_Stored items from a collection_
====

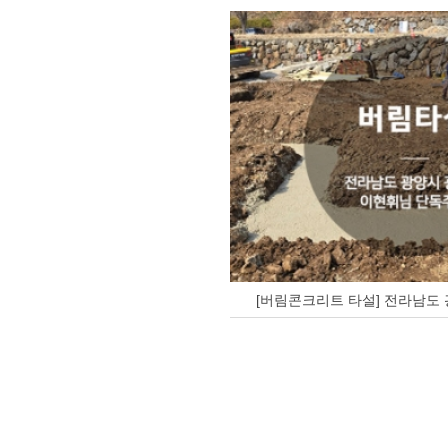
[버림콘크리트 타설] 전라남도 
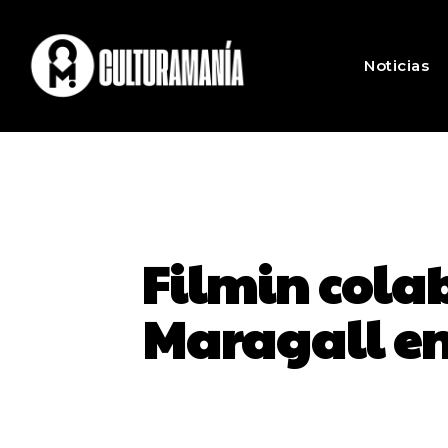
Noticias
Filmin cola
Maragall en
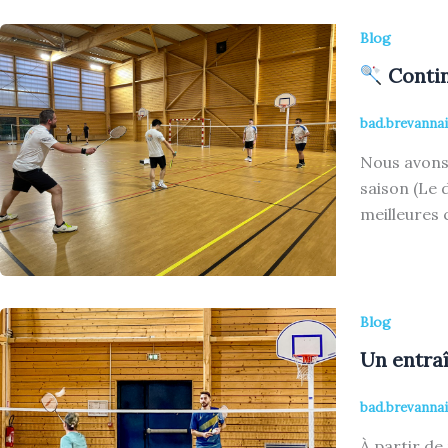
Blog
Contin
bad.brevanna
Nous avons 
saison (Le 
meilleures 
Blog
Un entraî
bad.brevanna
À partir de 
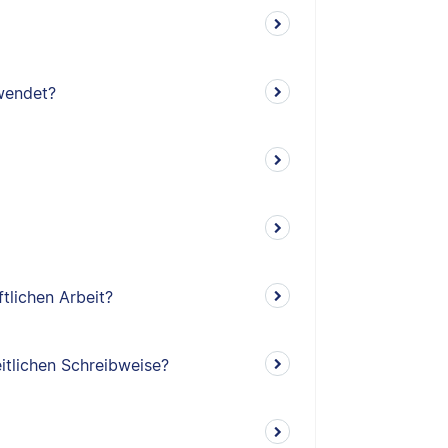
wendet?
ftlichen Arbeit?
itlichen Schreibweise?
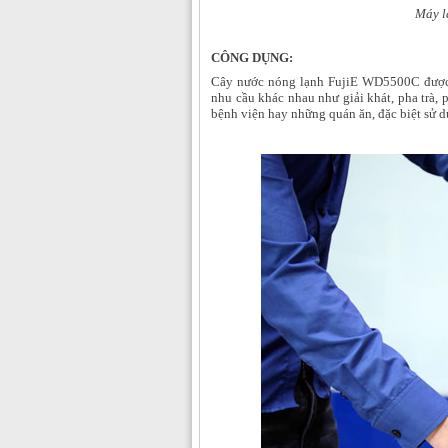
Máy là
CÔNG DỤNG:
Cây nước nóng lạnh FujiE WD5500C được s
nhu cầu khác nhau như giải khát, pha trà,
bệnh viện hay những quán ăn, đặc biệt sử d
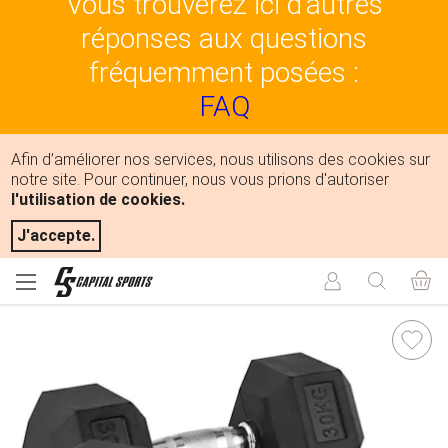
Vous trouverez ici d'autres
réponses aux questions
fréquemment posées :
FAQ
Afin d’améliorer nos services, nous utilisons des cookies sur
notre site. Pour continuer, nous vous prions d'autoriser
l'utilisation de cookies.
J'accepte.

====

_WORK TO COMPLETE_
Look for the string "cookies" in the entries above. Copy every line that has it.

_REPLY TO THE TASK_
Afin d’améliorer nos services, nous utilisons des cookies sur
l'utilisation de cookies.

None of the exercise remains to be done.